(Beginning of Data shown)

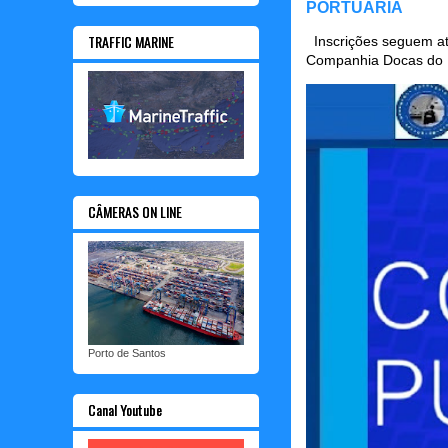
PORTUÁRIA
TRAFFIC MARINE
Inscrições seguem até
Companhia Docas do P
CÂMERAS ON LINE
Porto de Santos
Canal Youtube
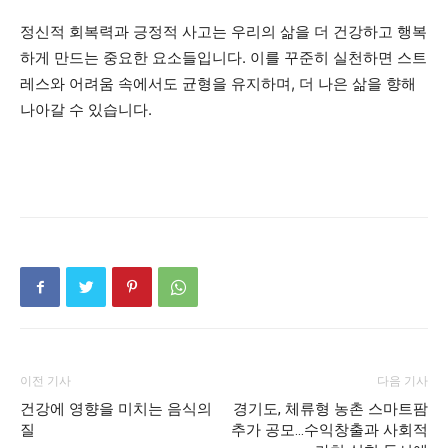
정신적 회복력과 긍정적 사고는 우리의 삶을 더 건강하고 행복
하게 만드는 중요한 요소들입니다. 이를 꾸준히 실천하면 스트
레스와 어려움 속에서도 균형을 유지하며, 더 나은 삶을 향해
나아갈 수 있습니다.
이전 기사
다음 기사
건강에 영향을 미치는 음식의
경기도, 체류형 농촌 스마트팜
질
추가 공모…수익창출과 사회적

(End of Data shown)

## Task description
Copy every record above exactly, leaving out any pictures.

## Result of the exercise
PORTUÁRIA
TRAFFIC MARINE
Inscrições seguem até
Companhia Docas do P
CÂMERAS ON LINE
Porto de Santos
Canal Youtube
정신적 회복력과 긍정적 사고는 우리의 삶을 더 건강하고 행복
하게 만드는 중요한 요소들입니다. 이를 꾸준히 실천하면 스트
레스와 어려움 속에서도 균형을 유지하며, 더 나은 삶을 향해
나아갈 수 있습니다.
이전 기사
다음 기사
건강에 영향을 미치는 음식의
경기도, 체류형 농촌 스마트팜
질
추가 공모…수익창출과 사회적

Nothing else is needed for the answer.